Claude, for instance, is far less likely to cite major outlets like Reuters than ChatGPT or Gemini, citing Reuters 50x less frequently than ChatGPT.
Authority and Domain Matter—But Not Uniformly
While high-authority outlets dominate, they’re not the only players. Only 15% of the top-cited sources appear in the top 10 across multiple industries. This means that niche-specific content is rewarded. For instance:
- In Finance, sources like Bankrate and NerdWallet are favored.
- In Healthcare, government sources like CDC.gov and NIH.gov dominate.
- In Technology, learning platforms such as Udemy, Coursera, and Medium rise to the top.
On page 15, a visual heatmap shows that Claude exhibits the most domain-specific diversity, frequently selecting industry-unique sources, whereas ChatGPT and Gemini tend to rely more heavily on generalist media.
Industry-Specific Insights: What AI Cites by Sector
Finance & Insurance
- Journalism accounts for 37% of citations, more than any other industry.
- Claude’s top 10 sources are 90% unique, indicating deeper niche exploration.
Healthcare
- Government and NGO sites are cited 18% of the time, more than double the cross-industry average.

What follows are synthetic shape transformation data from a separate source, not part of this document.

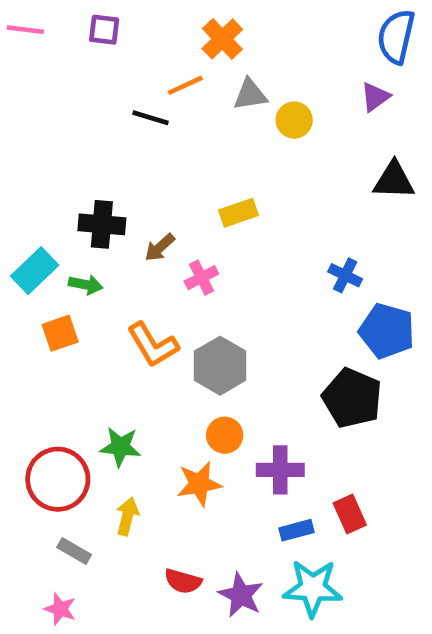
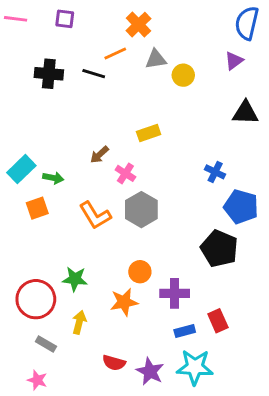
black cross: (102, 224) -> (49, 74), moved
pink cross: (201, 278) -> (125, 173), turned -30
gray hexagon: (220, 366) -> (141, 210), moved

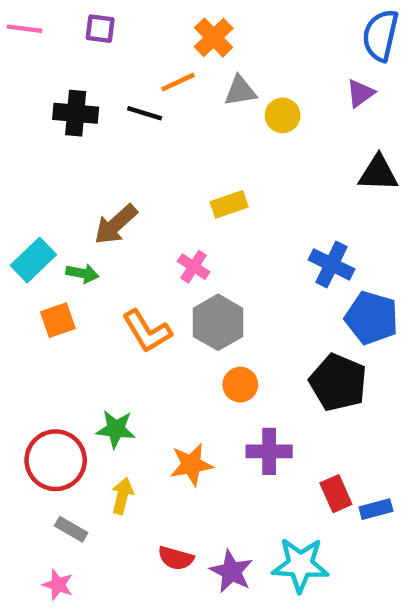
brown arrow: (99, 155) -> (116, 224), moved, size x1.5
blue cross: (215, 172) -> (331, 264), size x1.4
orange circle: (140, 272) -> (240, 385), moved
blue rectangle: (185, 331) -> (376, 509), moved

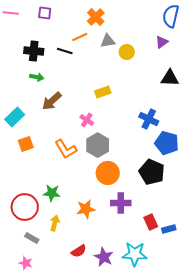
green arrow: (82, 273) -> (37, 77), moved
orange circle: (240, 385) -> (108, 173), size x1.5
red semicircle: (176, 558) -> (79, 251), turned -49

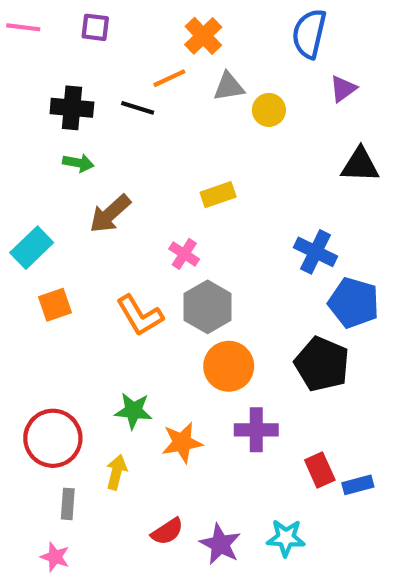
blue semicircle: (171, 16) -> (309, 34), moved
green star: (52, 193) -> (133, 411), moved
gray rectangle: (32, 238) -> (68, 504), turned 64
cyan star: (135, 254) -> (286, 538), size x0.7

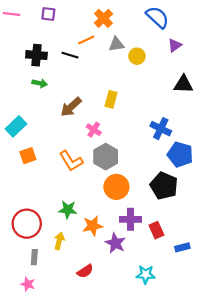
blue semicircle: (309, 34) -> (157, 17), turned 120
yellow rectangle: (218, 195) -> (111, 99), turned -56
brown arrow: (110, 214) -> (71, 107), moved
red rectangle: (320, 470) -> (156, 230), moved
purple star: (220, 544) -> (115, 243), moved

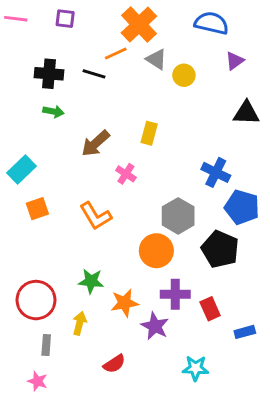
blue semicircle: (157, 17) -> (211, 23), turned -30
orange cross: (103, 18) -> (139, 24), size x1.4
gray triangle: (116, 44) -> (156, 59), turned 42
gray hexagon: (106, 157) -> (178, 216), moved

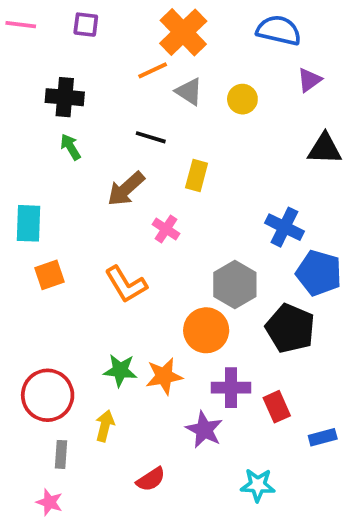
gray triangle: (156, 59) -> (189, 91), moved
black line: (94, 74) -> (151, 137), moved
green arrow: (53, 111) -> (70, 147), turned -132
cyan rectangle: (22, 169) -> (28, 223), turned -44
orange star: (124, 303) -> (164, 376), moved

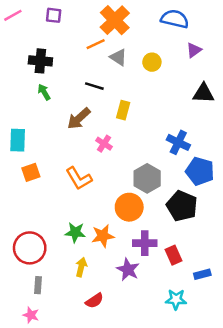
pink line: (21, 25) -> (13, 15), turned -36
yellow arrow: (105, 426) -> (81, 267), moved
cyan star: (258, 485) -> (176, 299), moved

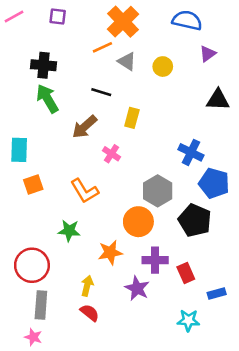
green arrow: (44, 92) -> (47, 99), size x1.6
green star: (75, 232) -> (69, 231), moved
gray rectangle: (38, 285) -> (41, 305), size x1.5
red semicircle: (94, 301) -> (90, 313), moved, turned -108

- Gemini leads in source diversity for this sector.
Travel/Airline
- Surprisingly, academic citations are nearly absent (just 0.7%).
- Sources like FAA.gov and IATA.org dominate, with less reliance on news outlets.
Retail & E-Commerce
- Aggregators like Wikipedia are less cited here than in other industries (36% vs. 28%).
- Claude cites the most niche content.
Media/Entertainment
-
Journalism leads again at 37%, with niche platforms like TVTechnology and Radioking cited frequently by Claude.
Technology
- Virtually no encyclopedic or academic sources are used.
- Platforms like Medium, Coursera, and SproutSocial appear prominently, reflecting a lean toward practitioner-based knowledge.
Implications for Communications and SEO Teams
The findings of this report reveal that Generative Engine Optimization (GEO) is becoming as important as traditional SEO. AI isn’t just summarizing static databases—it’s actively linking to sources in real time. And those links are influenced by:
- Recency: Update your content regularly.
- Domain Authority: Build backlinks and trust.
- Niche Relevance: Create content tailored to your industry, not just general topics.
- Content Type: Focus on earned media and informative content rather than pure marketing pages.
This changes the calculus for content marketers, PR professionals, and publishers. If your goal is to show up in AI-generated results, you must create content that AI finds valuable—not just users or Google.
Conclusion: The Consequences of Being Read (or Ignored) by AI
This report highlights a fundamental shift in how information is surfaced online: AI models don’t just retrieve content—they selectively curate it. And that curation is redefining visibility in the digital age.
For publishers, researchers, and brands, being cited by AI means being part of the next generation of search. It puts your content in front of users who may never visit your site but trust the model referencing it. The sources that get cited are amplified. Those that don’t—regardless of quality—risk being excluded from the conversation entirely.
This shift creates new winners and losers. High-authority outlets and timely, earned media are favored. Meanwhile, paid content, lightly updated blogs, or less-established voices often go unread—not just by people, but by the systems shaping what people see.
As generative AI continues to play a central role in how knowledge is delivered, the key question becomes less about how to rank in search and more about: How do you become part of what AI considers worth citing?